- [EXERCISE]: What is needed is the full set of records, word for word, with no pictures.

- [DATA PROVIDED]:

>>>

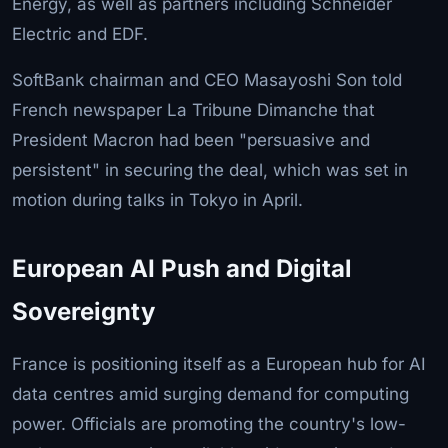
Energy, as well as partners including Schneider
Electric and EDF.
SoftBank chairman and CEO Masayoshi Son told
French newspaper La Tribune Dimanche that
President Macron had been "persuasive and
persistent" in securing the deal, which was set in
motion during talks in Tokyo in April.
European AI Push and Digital
Sovereignty
France is positioning itself as a European hub for AI
data centres amid surging demand for computing
power. Officials are promoting the country's low-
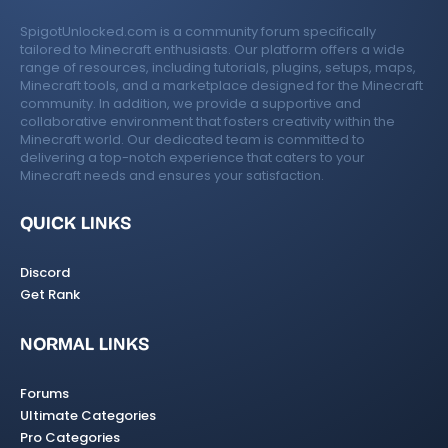
SpigotUnlocked.com is a community forum specifically
tailored to Minecraft enthusiasts. Our platform offers a wide
range of resources, including tutorials, plugins, setups, maps,
Minecraft tools, and a marketplace designed for the Minecraft
community. In addition, we provide a supportive and
collaborative environment that fosters creativity within the
Minecraft world. Our dedicated team is committed to
delivering a top-notch experience that caters to your
Minecraft needs and ensures your satisfaction.
QUICK LINKS
Discord
Get Rank
NORMAL LINKS
Forums
Ultimate Categories
Pro Categories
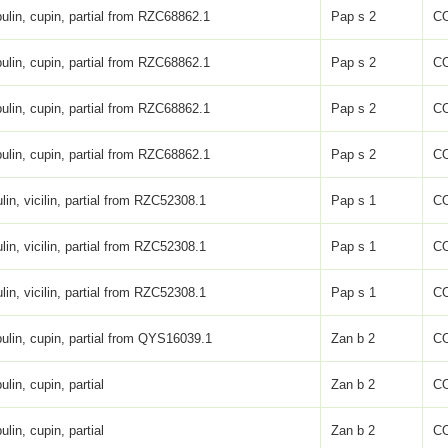
ulin, cupin, partial from RZC68862.1
Pap s 2
C
ulin, cupin, partial from RZC68862.1
Pap s 2
C
ulin, cupin, partial from RZC68862.1
Pap s 2
C
ulin, cupin, partial from RZC68862.1
Pap s 2
C
lin, vicilin, partial from RZC52308.1
Pap s 1
C
lin, vicilin, partial from RZC52308.1
Pap s 1
C
lin, vicilin, partial from RZC52308.1
Pap s 1
C
ulin, cupin, partial from QYS16039.1
Zan b 2
C
ulin, cupin, partial
Zan b 2
C
ulin, cupin, partial
Zan b 2
C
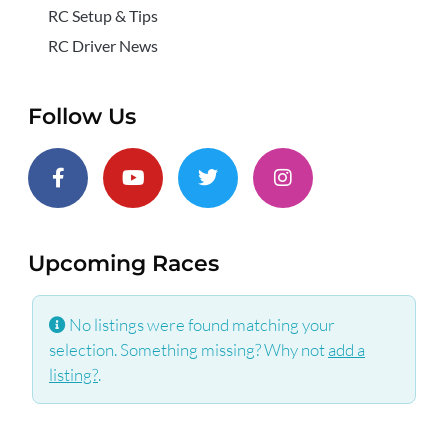
RC Setup & Tips
RC Driver News
Follow Us
Upcoming Races
No listings were found matching your
selection. Something missing? Why not
add a
listing?
.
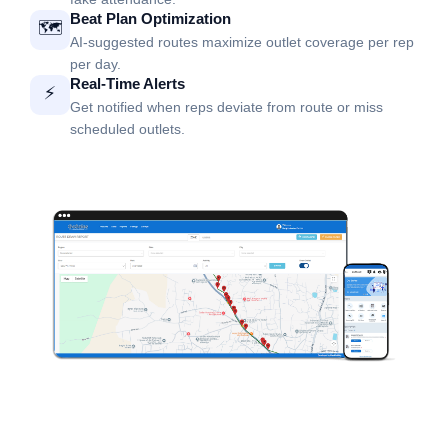
Beat Plan Optimization
🗺️
AI-suggested routes maximize outlet coverage per rep
per day.
Real-Time Alerts
⚡
Get notified when reps deviate from route or miss
scheduled outlets.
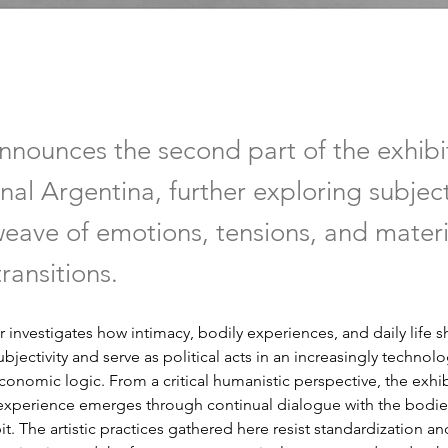
announces the second part of the exhibi
nal Argentina, further exploring subject
eave of emotions, tensions, and mater
ransitions.
 investigates how intimacy, bodily experiences, and daily life s
jectivity and serve as political acts in an increasingly technolo
onomic logic. From a critical humanistic perspective, the exhi
experience emerges through continual dialogue with the bodies
t. The artistic practices gathered here resist standardization and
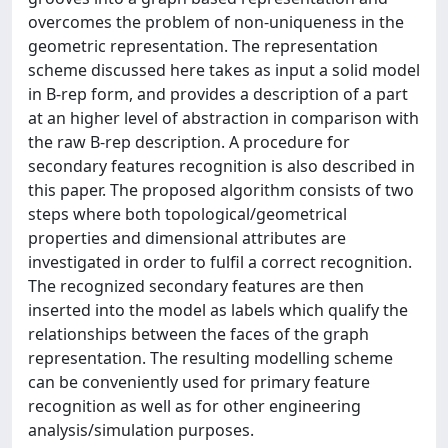
overcomes the problem of non-uniqueness in the
geometric representation. The representation
scheme discussed here takes as input a solid model
in B-rep form, and provides a description of a part
at an higher level of abstraction in comparison with
the raw B-rep description. A procedure for
secondary features recognition is also described in
this paper. The proposed algorithm consists of two
steps where both topological/geometrical
properties and dimensional attributes are
investigated in order to fulfil a correct recognition.
The recognized secondary features are then
inserted into the model as labels which qualify the
relationships between the faces of the graph
representation. The resulting modelling scheme
can be conveniently used for primary feature
recognition as well as for other engineering
analysis/simulation purposes.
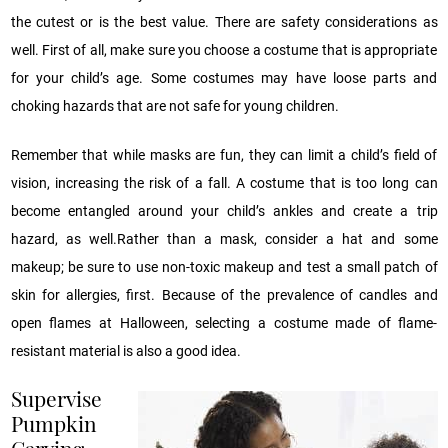
the cutest or is the best value. There are safety considerations as
well. First of all, make sure you choose a costume that is appropriate
for your child’s age. Some costumes may have loose parts and
choking hazards that are not safe for young children.
Remember that while masks are fun, they can limit a child’s field of
vision, increasing the risk of a fall. A costume that is too long can
become entangled around your child’s ankles and create a trip
hazard, as well.Rather than a mask, consider a hat and some
makeup; be sure to use non-toxic makeup and test a small patch of
skin for allergies, first. Because of the prevalence of candles and
open flames at Halloween, selecting a costume made of flame-
resistant material is also a good idea.
Supervise
Pumpkin
Carving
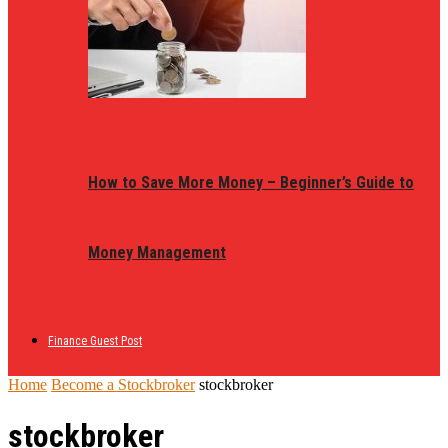
How to Save More Money – Beginner’s Guide to
Money Management
Finance Guest Post
Home
Become a Stockbroker
stockbroker
stockbroker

<<<

- [ANSWER TO THE PROBLEM]:
Energy, as well as partners including Schneider
Electric and EDF.
SoftBank chairman and CEO Masayoshi Son told
French newspaper La Tribune Dimanche that
President Macron had been "persuasive and
persistent" in securing the deal, which was set in
motion during talks in Tokyo in April.
European AI Push and Digital
Sovereignty
France is positioning itself as a European hub for AI
data centres amid surging demand for computing
power. Officials are promoting the country's low-
SpigotUnlocked.com is a community forum specifically
tailored to Minecraft enthusiasts. Our platform offers a wide
range of resources, including tutorials, plugins, setups, maps,
Minecraft tools, and a marketplace designed for the Minecraft
community. In addition, we provide a supportive and
collaborative environment that fosters creativity within the
Minecraft world. Our dedicated team is committed to
delivering a top-notch experience that caters to your
Minecraft needs and ensures your satisfaction.
QUICK LINKS
Discord
Get Rank
NORMAL LINKS
Forums
Ultimate Categories
Pro Categories
ulin, cupin, partial from RZC68862.1
Pap s 2
C
ulin, cupin, partial from RZC68862.1
Pap s 2
C
ulin, cupin, partial from RZC68862.1
Pap s 2
C
ulin, cupin, partial from RZC68862.1
Pap s 2
C
lin, vicilin, partial from RZC52308.1
Pap s 1
C
lin, vicilin, partial from RZC52308.1
Pap s 1
C
lin, vicilin, partial from RZC52308.1
Pap s 1
C
ulin, cupin, partial from QYS16039.1
Zan b 2
C
ulin, cupin, partial
Zan b 2
C
ulin, cupin, partial
Zan b 2
C
RC Setup & Tips
RC Driver News
Follow Us
Upcoming Races
No listings were found matching your
selection. Something missing? Why not
add a
listing?
.
Beat Plan Optimization
🗺️
AI-suggested routes maximize outlet coverage per rep
per day.
Real-Time Alerts
⚡
Get notified when reps deviate from route or miss
scheduled outlets.
announces the second part of the exhibi
nal Argentina, further exploring subject
eave of emotions, tensions, and mater
ransitions.
 investigates how intimacy, bodily experiences, and daily life s
jectivity and serve as political acts in an increasingly technolo
onomic logic. From a critical humanistic perspective, the exhi
experience emerges through continual dialogue with the bodies
t. The artistic practices gathered here resist standardization and
overcomes the problem of non-uniqueness in the
geometric representation. The representation
scheme discussed here takes as input a solid model
in B-rep form, and provides a description of a part
at an higher level of abstraction in comparison with
the raw B-rep description. A procedure for
secondary features recognition is also described in
this paper. The proposed algorithm consists of two
steps where both topological/geometrical
properties and dimensional attributes are
investigated in order to fulfil a correct recognition.
The recognized secondary features are then
inserted into the model as labels which qualify the
relationships between the faces of the graph
representation. The resulting modelling scheme
can be conveniently used for primary feature
recognition as well as for other engineering
analysis/simulation purposes.
the cutest or is the best value. There are safety considerations as
well. First of all, make sure you choose a costume that is appropriate
for your child’s age. Some costumes may have loose parts and
choking hazards that are not safe for young children.
Remember that while masks are fun, they can limit a child’s field of
vision, increasing the risk of a fall. A costume that is too long can
become entangled around your child’s ankles and create a trip
hazard, as well.Rather than a mask, consider a hat and some
makeup; be sure to use non-toxic makeup and test a small patch of
skin for allergies, first. Because of the prevalence of candles and
open flames at Halloween, selecting a costume made of flame-
resistant material is also a good idea.
Supervise
Pumpkin
Carving
How to Save More Money – Beginner’s Guide to
Money Management
Finance Guest Post
Home
Become a Stockbroker
stockbroker
stockbroker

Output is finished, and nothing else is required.